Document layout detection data
Content starts

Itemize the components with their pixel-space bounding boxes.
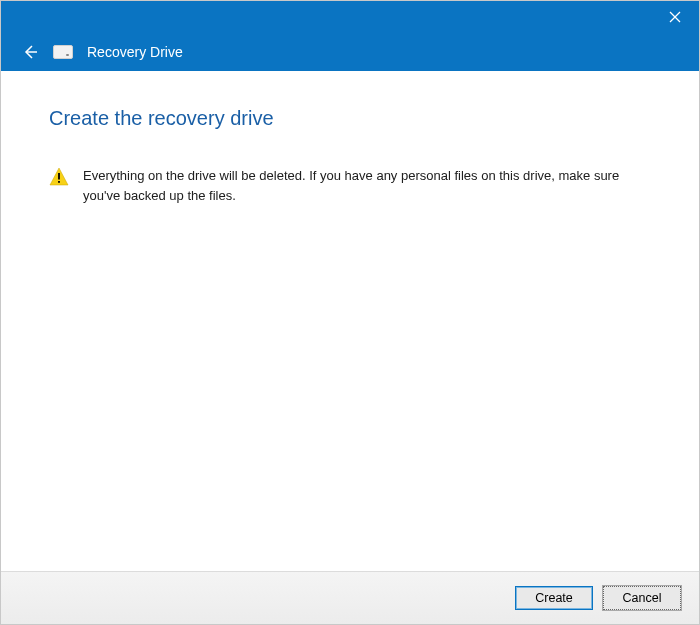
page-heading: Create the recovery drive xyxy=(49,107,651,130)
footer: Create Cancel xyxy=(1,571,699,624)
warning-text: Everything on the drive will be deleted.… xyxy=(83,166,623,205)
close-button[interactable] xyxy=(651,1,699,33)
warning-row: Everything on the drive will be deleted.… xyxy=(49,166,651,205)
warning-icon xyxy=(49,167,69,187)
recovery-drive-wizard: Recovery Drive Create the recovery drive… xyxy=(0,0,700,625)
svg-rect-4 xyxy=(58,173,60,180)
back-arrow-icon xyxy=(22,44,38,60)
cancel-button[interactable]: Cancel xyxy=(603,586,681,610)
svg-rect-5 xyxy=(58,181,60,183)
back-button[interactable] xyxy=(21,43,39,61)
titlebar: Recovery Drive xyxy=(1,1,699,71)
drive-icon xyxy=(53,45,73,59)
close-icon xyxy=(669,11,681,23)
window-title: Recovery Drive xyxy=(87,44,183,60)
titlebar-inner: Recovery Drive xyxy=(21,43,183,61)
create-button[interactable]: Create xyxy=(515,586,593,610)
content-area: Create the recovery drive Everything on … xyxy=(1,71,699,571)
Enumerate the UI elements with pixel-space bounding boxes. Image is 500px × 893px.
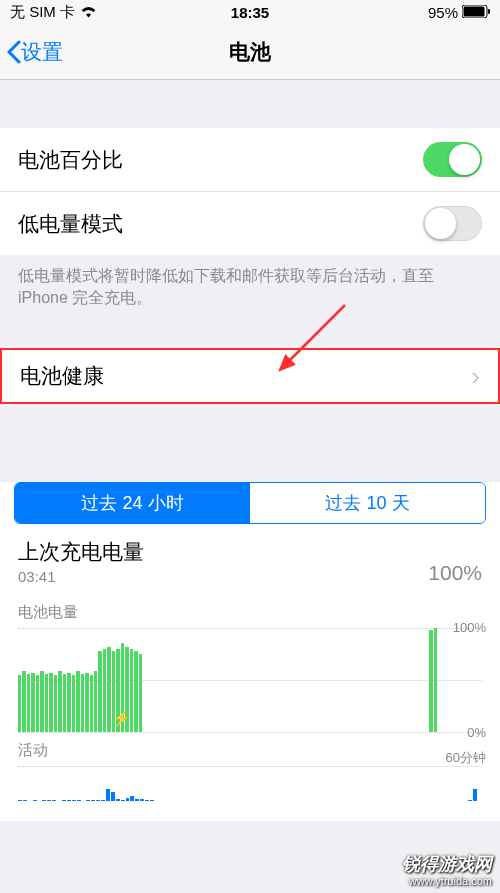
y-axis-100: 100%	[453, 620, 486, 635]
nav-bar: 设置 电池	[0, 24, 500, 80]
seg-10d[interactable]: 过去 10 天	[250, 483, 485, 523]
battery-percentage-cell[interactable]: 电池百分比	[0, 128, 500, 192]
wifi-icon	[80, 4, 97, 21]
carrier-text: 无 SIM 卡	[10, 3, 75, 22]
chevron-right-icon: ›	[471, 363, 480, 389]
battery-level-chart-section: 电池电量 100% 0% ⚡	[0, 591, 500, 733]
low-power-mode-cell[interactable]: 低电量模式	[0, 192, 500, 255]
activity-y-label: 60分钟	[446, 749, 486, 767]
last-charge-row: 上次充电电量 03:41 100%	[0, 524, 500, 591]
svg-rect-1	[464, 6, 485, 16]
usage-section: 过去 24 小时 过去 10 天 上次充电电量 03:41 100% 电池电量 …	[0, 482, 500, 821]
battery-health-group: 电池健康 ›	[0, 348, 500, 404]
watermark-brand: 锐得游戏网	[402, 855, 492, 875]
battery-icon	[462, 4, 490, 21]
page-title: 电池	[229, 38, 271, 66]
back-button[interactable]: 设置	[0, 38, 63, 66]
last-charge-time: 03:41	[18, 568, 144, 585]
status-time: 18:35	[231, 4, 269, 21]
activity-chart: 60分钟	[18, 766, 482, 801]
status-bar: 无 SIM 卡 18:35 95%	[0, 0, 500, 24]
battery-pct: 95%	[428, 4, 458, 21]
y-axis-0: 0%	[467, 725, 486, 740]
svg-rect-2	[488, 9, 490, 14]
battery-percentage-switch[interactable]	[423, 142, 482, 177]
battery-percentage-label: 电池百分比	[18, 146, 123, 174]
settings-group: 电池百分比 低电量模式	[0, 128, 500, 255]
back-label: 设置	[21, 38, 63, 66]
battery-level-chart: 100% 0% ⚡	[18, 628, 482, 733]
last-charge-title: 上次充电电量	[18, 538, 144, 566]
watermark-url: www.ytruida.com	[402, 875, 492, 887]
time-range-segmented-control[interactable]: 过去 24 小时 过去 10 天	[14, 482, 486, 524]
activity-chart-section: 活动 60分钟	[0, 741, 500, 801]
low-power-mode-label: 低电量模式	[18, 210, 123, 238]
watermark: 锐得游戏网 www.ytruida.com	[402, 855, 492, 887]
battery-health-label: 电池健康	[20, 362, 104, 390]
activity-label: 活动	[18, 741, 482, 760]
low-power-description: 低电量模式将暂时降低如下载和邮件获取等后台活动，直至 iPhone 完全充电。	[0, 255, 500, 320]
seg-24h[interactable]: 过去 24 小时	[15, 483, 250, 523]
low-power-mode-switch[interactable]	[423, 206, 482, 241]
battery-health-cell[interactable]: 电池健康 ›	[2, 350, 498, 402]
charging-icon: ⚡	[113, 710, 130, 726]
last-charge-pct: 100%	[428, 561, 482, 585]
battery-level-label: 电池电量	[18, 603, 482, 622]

Content ends

An exact copy of the records is required. Pictures do not belong in it.

→ **RESPONSE TO THE TASK**
Itemize the components with their pixel-space bounding boxes.
page-heading: Create the recovery drive xyxy=(49,107,651,130)
footer: Create Cancel xyxy=(1,571,699,624)
warning-text: Everything on the drive will be deleted.… xyxy=(83,166,623,205)
close-button[interactable] xyxy=(651,1,699,33)
warning-row: Everything on the drive will be deleted.… xyxy=(49,166,651,205)
warning-icon xyxy=(49,167,69,187)
recovery-drive-wizard: Recovery Drive Create the recovery drive… xyxy=(0,0,700,625)
svg-rect-4 xyxy=(58,173,60,180)
back-arrow-icon xyxy=(22,44,38,60)
cancel-button[interactable]: Cancel xyxy=(603,586,681,610)
svg-rect-5 xyxy=(58,181,60,183)
back-button[interactable] xyxy=(21,43,39,61)
titlebar: Recovery Drive xyxy=(1,1,699,71)
drive-icon xyxy=(53,45,73,59)
close-icon xyxy=(669,11,681,23)
window-title: Recovery Drive xyxy=(87,44,183,60)
titlebar-inner: Recovery Drive xyxy=(21,43,183,61)
create-button[interactable]: Create xyxy=(515,586,593,610)
content-area: Create the recovery drive Everything on … xyxy=(1,71,699,571)
Enumerate the UI elements with pixel-space bounding boxes. Image is 500px × 893px.
y-axis-100: 100%	[453, 620, 486, 635]
nav-bar: 设置 电池	[0, 24, 500, 80]
seg-10d[interactable]: 过去 10 天	[250, 483, 485, 523]
battery-percentage-cell[interactable]: 电池百分比	[0, 128, 500, 192]
wifi-icon	[80, 4, 97, 21]
carrier-text: 无 SIM 卡	[10, 3, 75, 22]
chevron-right-icon: ›	[471, 363, 480, 389]
battery-level-chart-section: 电池电量 100% 0% ⚡	[0, 591, 500, 733]
low-power-mode-cell[interactable]: 低电量模式	[0, 192, 500, 255]
activity-y-label: 60分钟	[446, 749, 486, 767]
last-charge-row: 上次充电电量 03:41 100%	[0, 524, 500, 591]
svg-rect-1	[464, 6, 485, 16]
usage-section: 过去 24 小时 过去 10 天 上次充电电量 03:41 100% 电池电量 …	[0, 482, 500, 821]
battery-health-group: 电池健康 ›	[0, 348, 500, 404]
watermark-brand: 锐得游戏网	[402, 855, 492, 875]
battery-icon	[462, 4, 490, 21]
page-title: 电池	[229, 38, 271, 66]
back-button[interactable]: 设置	[0, 38, 63, 66]
last-charge-time: 03:41	[18, 568, 144, 585]
status-time: 18:35	[231, 4, 269, 21]
activity-chart: 60分钟	[18, 766, 482, 801]
status-bar: 无 SIM 卡 18:35 95%	[0, 0, 500, 24]
battery-pct: 95%	[428, 4, 458, 21]
y-axis-0: 0%	[467, 725, 486, 740]
svg-rect-2	[488, 9, 490, 14]
battery-percentage-switch[interactable]	[423, 142, 482, 177]
battery-percentage-label: 电池百分比	[18, 146, 123, 174]
settings-group: 电池百分比 低电量模式	[0, 128, 500, 255]
back-label: 设置	[21, 38, 63, 66]
battery-level-chart: 100% 0% ⚡	[18, 628, 482, 733]
last-charge-title: 上次充电电量	[18, 538, 144, 566]
watermark-url: www.ytruida.com	[402, 875, 492, 887]
time-range-segmented-control[interactable]: 过去 24 小时 过去 10 天	[14, 482, 486, 524]
activity-chart-section: 活动 60分钟	[0, 741, 500, 801]
low-power-mode-label: 低电量模式	[18, 210, 123, 238]
watermark: 锐得游戏网 www.ytruida.com	[402, 855, 492, 887]
battery-health-label: 电池健康	[20, 362, 104, 390]
activity-label: 活动	[18, 741, 482, 760]
low-power-description: 低电量模式将暂时降低如下载和邮件获取等后台活动，直至 iPhone 完全充电。	[0, 255, 500, 320]
seg-24h[interactable]: 过去 24 小时	[15, 483, 250, 523]
low-power-mode-switch[interactable]	[423, 206, 482, 241]
battery-health-cell[interactable]: 电池健康 ›	[2, 350, 498, 402]
charging-icon: ⚡	[113, 710, 130, 726]
last-charge-pct: 100%	[428, 561, 482, 585]
battery-level-label: 电池电量	[18, 603, 482, 622]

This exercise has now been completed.